Agressions sexuelles: des étudiantes se plaignent de l’inaction de l’Université McGill

L'Université McGill assure avoir pris les actions nécessaires concernant les dénonciations de violences sexuelles survenues sur son campus et dans ses résidences.
Photo: Marie-France Coallier Le Devoir L'Université McGill assure avoir pris les actions nécessaires concernant les dénonciations de violences sexuelles survenues sur son campus et dans ses résidences.

Des étudiantes de McGill se plaignent de l’inaction de l’université dans un dossier de présumées agressions sexuelles. Dans une pétition, signée par plus de 50 000 personnes en date de jeudi, elles allèguent avoir dénoncé des violences sexuelles survenues sur le campus et dans les résidences et demandent des conséquences pour l’agresseur présumé.

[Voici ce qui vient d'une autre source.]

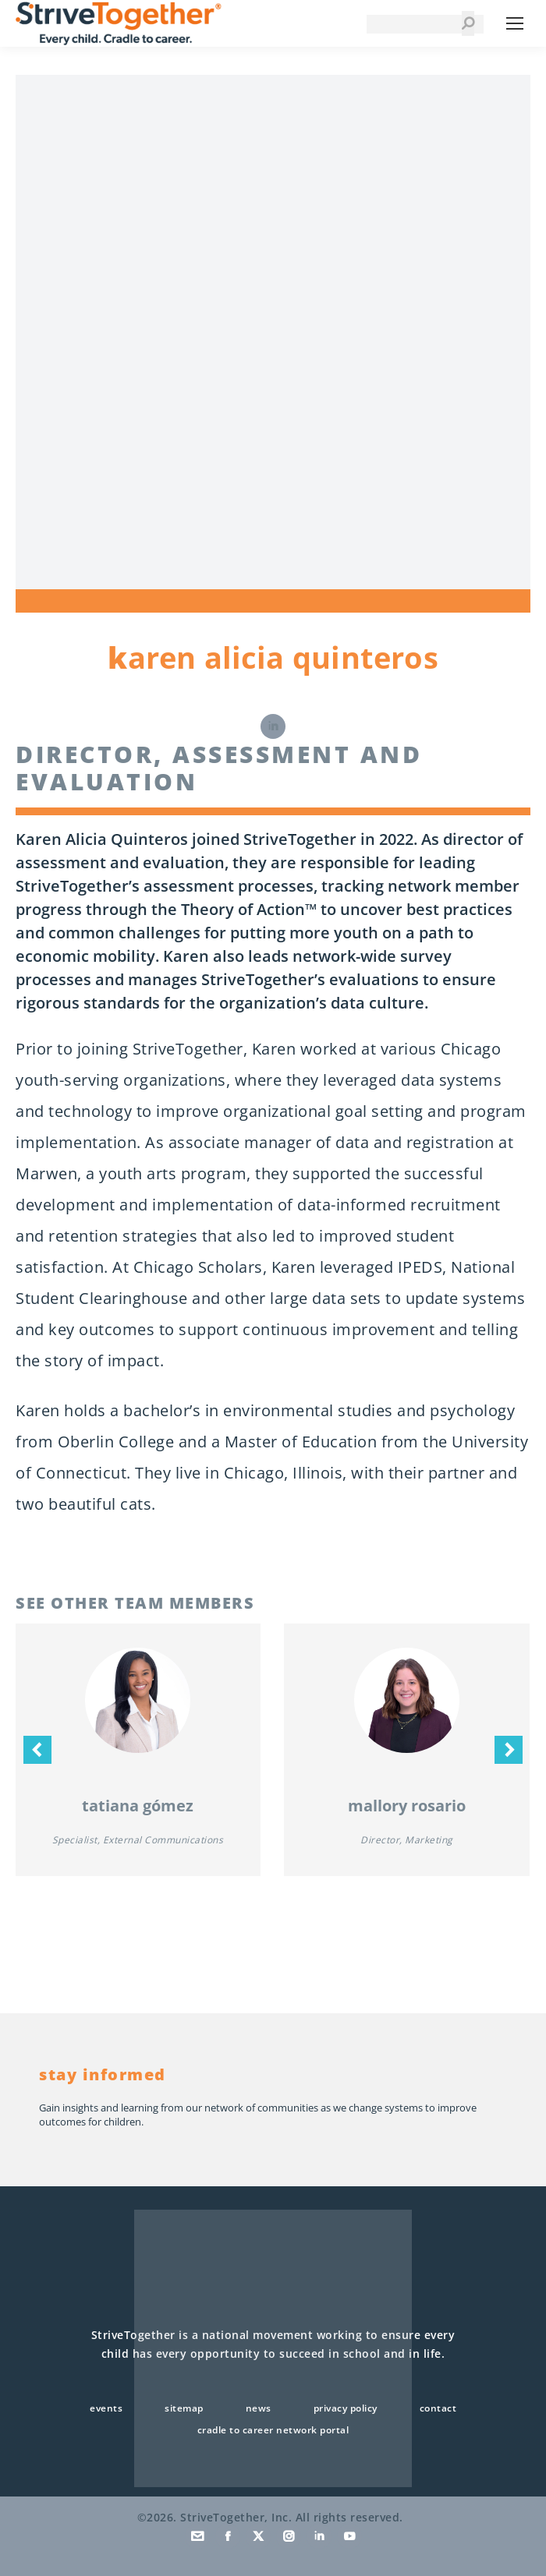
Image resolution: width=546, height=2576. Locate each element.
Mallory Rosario (407, 1805)
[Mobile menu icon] (514, 23)
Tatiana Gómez (137, 1805)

McGill assure avoir pris depuis les actions nécessaires.

« Ces crimes sont survenus sur le campus et dans les résidences de McGill et il n’y a eu aucune répercussion pour le prédateur malgré le fait que McGill était au courant de la situation », écrivent les étudiantes dans la pétition en ligne qui a été partagée sur les réseaux sociaux. « De nombreuses filles ont présenté leurs histoires et des preuves d’actions violentes et dégradantes et elles méritent justice pour leur douleur et leur souffrance. »

« À titre de survivantes et amies de survivantes, nous demandons à l’administration de l’université McGill de faire une déclaration et de prendre les actions qui s’imposent à l’égard de cet étudiant de manière à rétablir la confiance et la sécurité des jeunes femmes dans les résidences et des étudiants de l’université McGill.

McGill enquêtera

Le 15 décembre, McGill a répondu par un message envoyé à la communauté mcgilloise par le premier vice-principal exécutif adjoint aux études et à la vie étudiante, Fabrice Labeau, affirmant avoir déjà entrepris des démarches pour régler cette situation.

« Hier, la haute direction de l’Université a été informée que plusieurs messages au sujet d’une inconduite sexuelle alléguée sur le campus circulent en ligne. Dès que cette information a été portée à notre attention, nous nous sommes penchés sur la situation », écrit M. Labeau.

L’université invite les étudiantes qui en sentent le besoin à communiquer avec le Bureau d’intervention, de prévention et d’éducation en matière de violence sexuelle.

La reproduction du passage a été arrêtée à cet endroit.